__What you should do__: Report back each line of the records that contains the string "University".

__Dataset entries__:
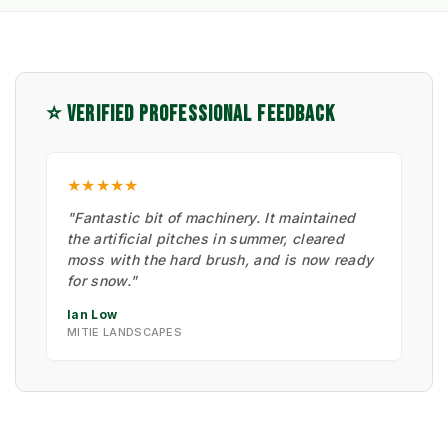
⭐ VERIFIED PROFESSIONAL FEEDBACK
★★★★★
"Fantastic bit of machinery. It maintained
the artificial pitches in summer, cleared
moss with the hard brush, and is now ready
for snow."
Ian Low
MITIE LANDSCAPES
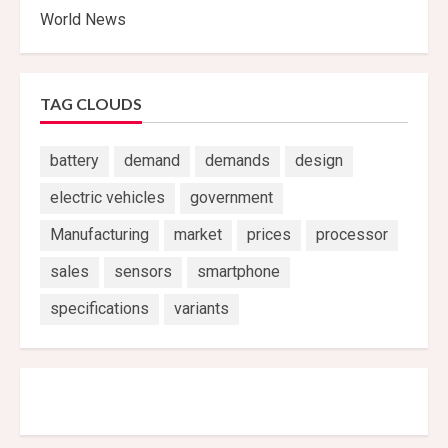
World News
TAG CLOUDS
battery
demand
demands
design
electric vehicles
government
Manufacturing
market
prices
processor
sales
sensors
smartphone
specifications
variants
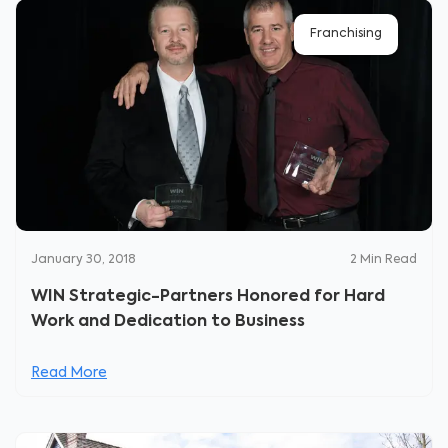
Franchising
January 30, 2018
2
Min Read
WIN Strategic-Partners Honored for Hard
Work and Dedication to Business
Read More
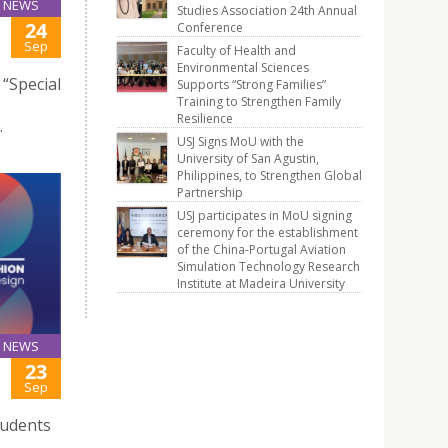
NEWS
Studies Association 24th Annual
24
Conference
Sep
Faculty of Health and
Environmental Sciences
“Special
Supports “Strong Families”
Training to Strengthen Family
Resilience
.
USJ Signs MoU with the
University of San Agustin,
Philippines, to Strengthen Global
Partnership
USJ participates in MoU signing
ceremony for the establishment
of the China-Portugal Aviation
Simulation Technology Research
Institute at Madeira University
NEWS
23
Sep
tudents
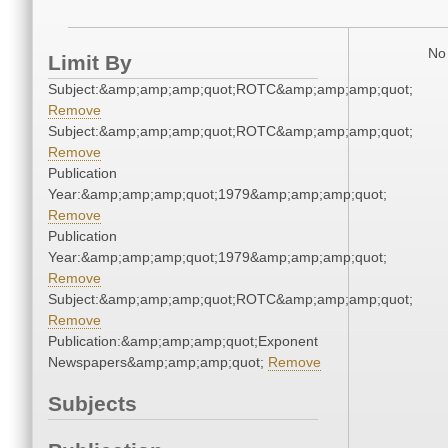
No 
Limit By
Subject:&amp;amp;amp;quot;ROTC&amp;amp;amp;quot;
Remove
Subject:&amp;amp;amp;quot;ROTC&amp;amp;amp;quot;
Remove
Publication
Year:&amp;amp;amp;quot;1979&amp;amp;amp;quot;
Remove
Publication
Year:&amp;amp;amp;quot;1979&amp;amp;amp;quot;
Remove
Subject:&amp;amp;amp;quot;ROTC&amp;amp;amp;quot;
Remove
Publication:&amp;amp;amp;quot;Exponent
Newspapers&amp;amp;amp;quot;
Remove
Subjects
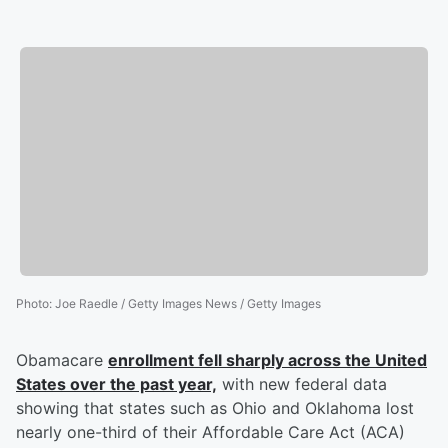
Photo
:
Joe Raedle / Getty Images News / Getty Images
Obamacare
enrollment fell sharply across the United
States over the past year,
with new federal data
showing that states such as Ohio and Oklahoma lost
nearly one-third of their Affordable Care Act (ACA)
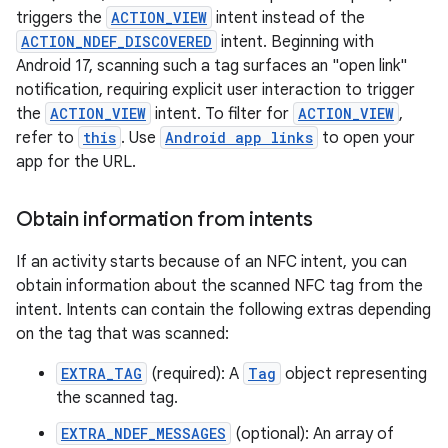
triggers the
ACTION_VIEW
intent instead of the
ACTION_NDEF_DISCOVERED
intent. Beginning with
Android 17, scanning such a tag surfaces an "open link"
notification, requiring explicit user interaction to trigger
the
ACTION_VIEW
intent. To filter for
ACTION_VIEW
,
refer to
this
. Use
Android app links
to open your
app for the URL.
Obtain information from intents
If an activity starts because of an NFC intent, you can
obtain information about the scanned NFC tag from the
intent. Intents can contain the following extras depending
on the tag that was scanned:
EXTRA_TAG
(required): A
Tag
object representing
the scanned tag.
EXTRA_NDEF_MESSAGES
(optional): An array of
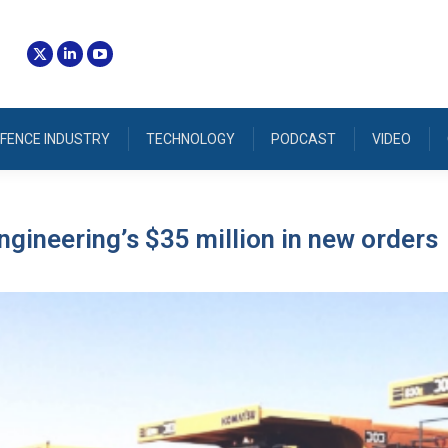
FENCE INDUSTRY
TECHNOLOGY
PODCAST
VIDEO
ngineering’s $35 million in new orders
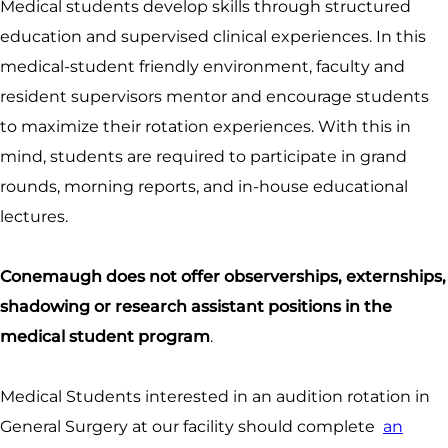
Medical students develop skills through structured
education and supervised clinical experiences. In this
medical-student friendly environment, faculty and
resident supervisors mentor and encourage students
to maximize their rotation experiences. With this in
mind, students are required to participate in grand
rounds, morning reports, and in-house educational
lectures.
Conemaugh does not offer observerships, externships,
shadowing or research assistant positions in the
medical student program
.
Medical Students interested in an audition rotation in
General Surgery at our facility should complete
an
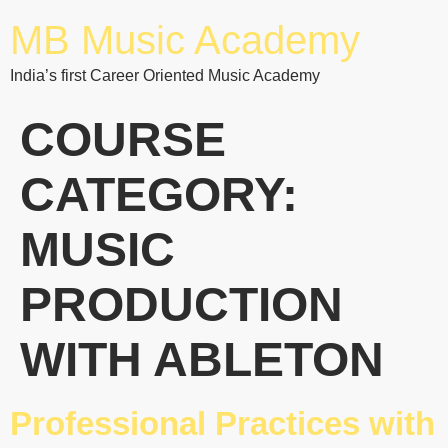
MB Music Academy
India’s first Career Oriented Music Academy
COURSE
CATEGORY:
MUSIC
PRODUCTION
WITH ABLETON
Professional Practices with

__Your response__:
University of San Agustin,
Institute at Madeira University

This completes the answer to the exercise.